En référence à l’importance de l’introduction du système de Sécurité Sanitaire en Tunisie, il apparait à un observateur « indépendant », rôle joué ici par l’AMSSA en tant que partie de la société civile, de s’interroger sur le relativement faible émoi suscité par l’article de La Presse et donc par l’annonce des quatre ministres. On peut ainsi relever les observations suivantes :

- L’absence d’un débat public sur une question aussi importante.

- La réforme en question reste méconnue du public (et parfois même des professionnels) bien qu’elle soit en cours depuis de nombreuses années. En effet, le premier comité multipartite (avec représentativité de tous les départements ministériels intéressés) a commencé à travailler en décembre 2005 pour l’écriture d’un projet de loi alimentaire tunisien équivalent à la Food Law européenne. Ce projet était prêt en avril 2007, il a fait son long parcours procédural pour être présenté en Novembre 2010 à la chambre des conseillers. Le même texte a été repris après la révolution de 2011 par diverses personnes/autorités, mais le fait est, que ce texte n’est qu’un maillon d’une longue chaine qui relie la Tunisie au commerce international et à un statut privilégié avec l’UE. La refonte est, en effet en cours, depuis la préparation de l’adhésion de notre pays au GATT puis à l’OMC ; elle a dû franchir diverses étapes telles que la mise en place d’un corps national d’accréditation (TUNAC , 2005), la réforme du dispositif de normalisation (INNORPI , 2009) et la préparation d’un projet de texte sur les produits industriels.

- La nouveauté apportée par cette conférence de presse, était sans doute de présenter en « pacquage » l’ensemble des dispositions envisagées.

- Cependant l’annonce n’a pas faire passer le message conceptuel, qu’il s’agit là d’un dispositif de « sécurité sanitaire » sensé préserver la santé des consommateurs en minimisant au maximum les risques qu’ils encourent. Ce concept n’a en effet, pas encore été intégré à la législation tunisienne, ni non plus le principe qui l’accompagne, s’agissant du « principe de précaution » qui vient compléter le principe de prévention déjà introduit dans notre législation par la loi 92-117 relative à la protection du consommateur.
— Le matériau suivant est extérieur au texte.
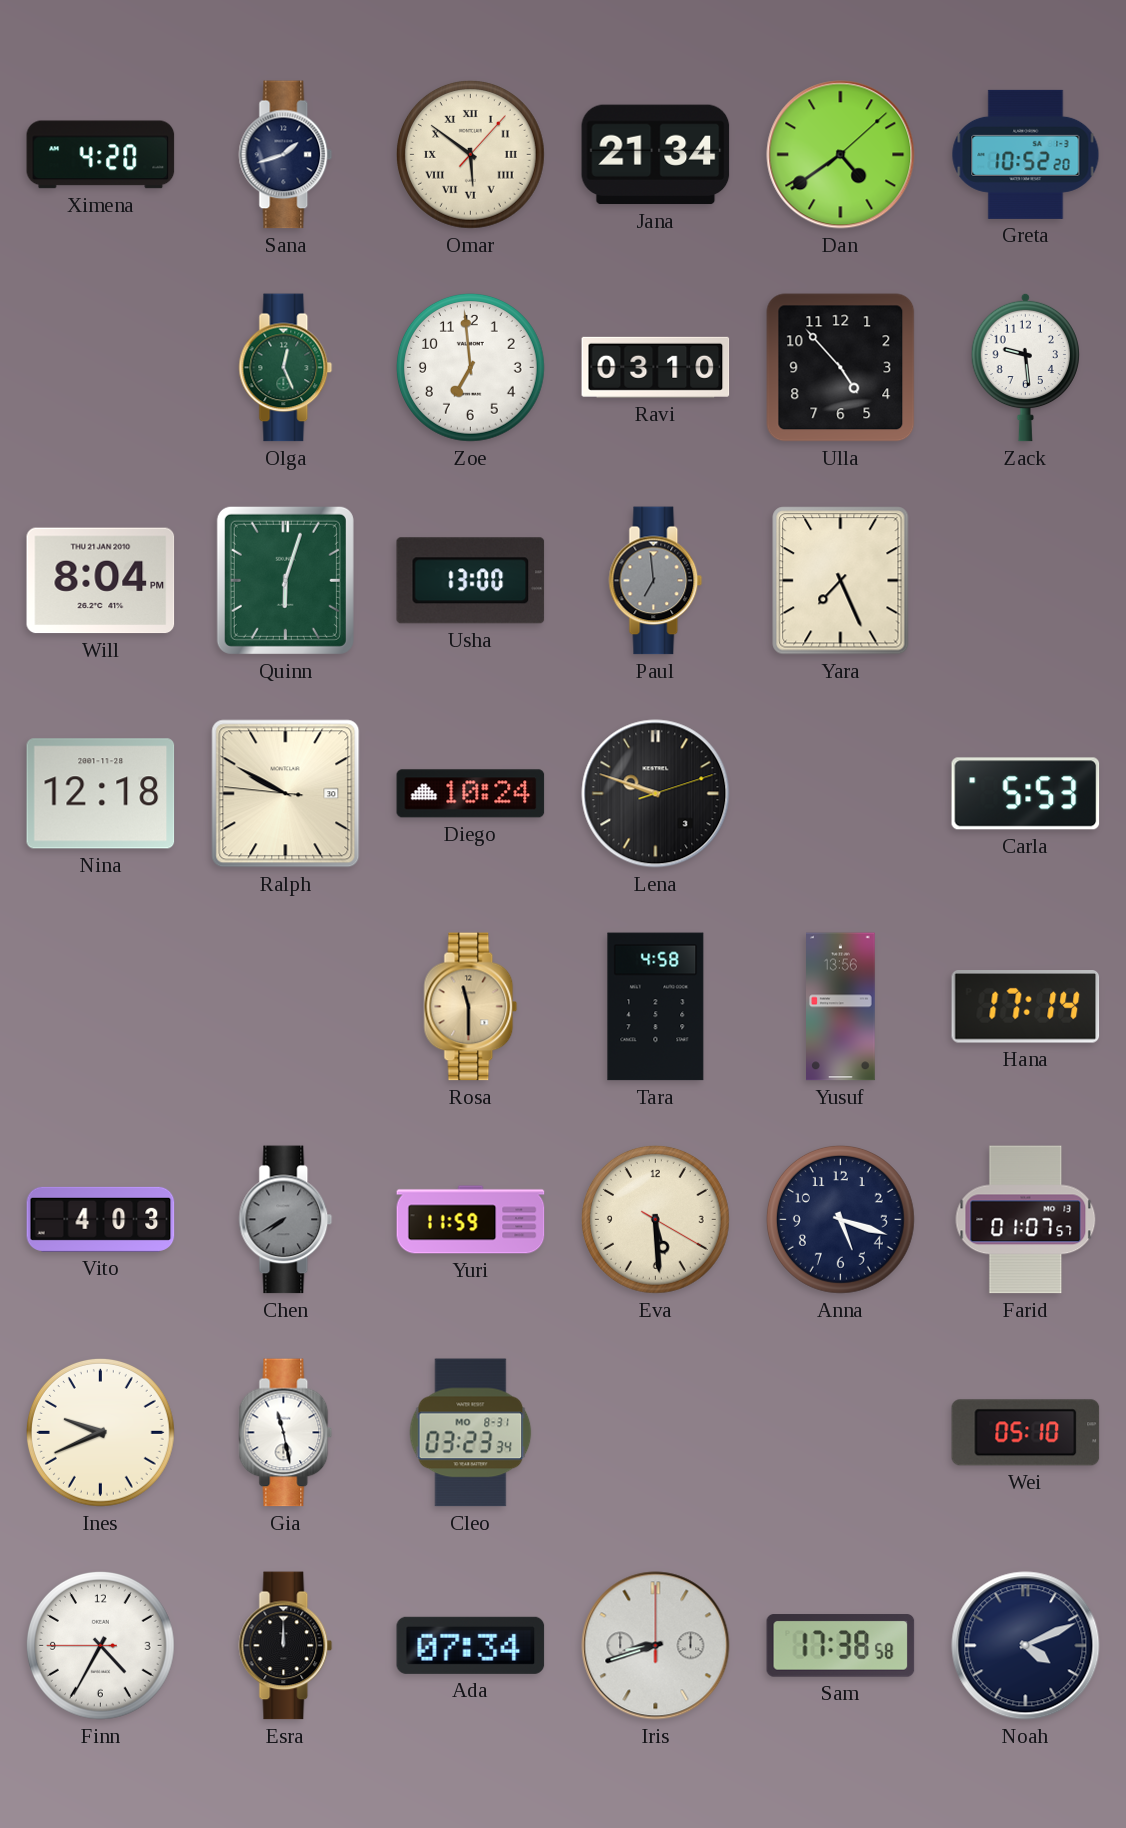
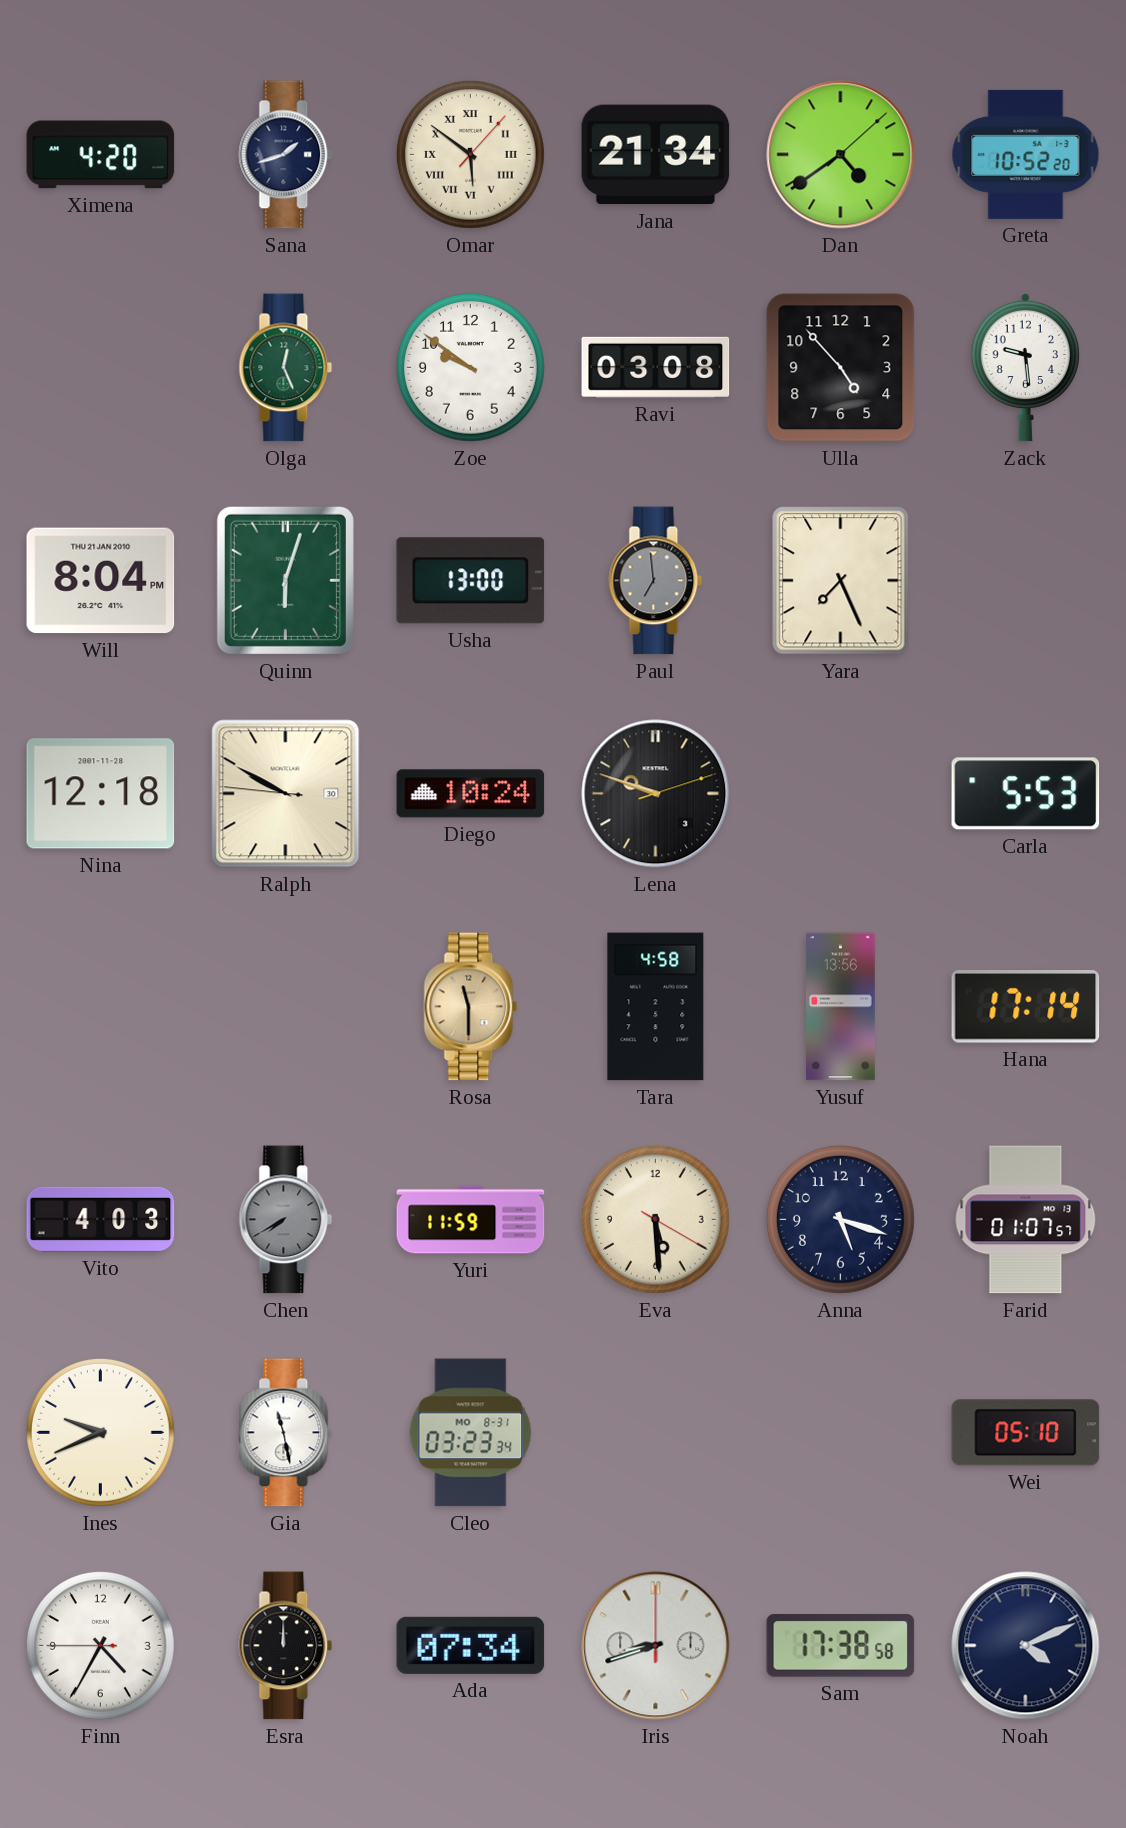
Zoe: 6:59 -> 9:51
Ravi: 03:10 -> 03:08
- L’article de La Presse n’a pas abordé la question relative à la nécessité de légiférer en matière de produits chimiques, considérés aujourd’hui indépendamment des produits industriels.

- Il n’a pas mentionné non plus l’importance du système de veille épidémiologique dans le processus, ni explicitement celle des systèmes d’information.

- Le message d’obligation de mettre en place ce dispositif dans des délais sans cesse reportés, devenus semble-il incompressibles (avril 2015) est en lien avec les accords économiques avec l’UE.



Au total, l’annonce faite dans l’article de presse que nous commentons ici est d’une grande importance et mérite d’être discutée sur la place publique. Elle mérite d’être mise en œuvre selon un mode non seulement technique et scientifique, mais aussi consensuel et Tunisien, car les variantes de SYSTEMES de Sécurité Sanitaire sont nombreuses dans leurs déclinaisons et dans les diverses structures qui les appuient. Le fait d’avoir une pression de l’UE pour mener à bien ce projet, doit être prise dans le sens positif de « booster ». Il faut se presser certes, mais pressons nous … lentement.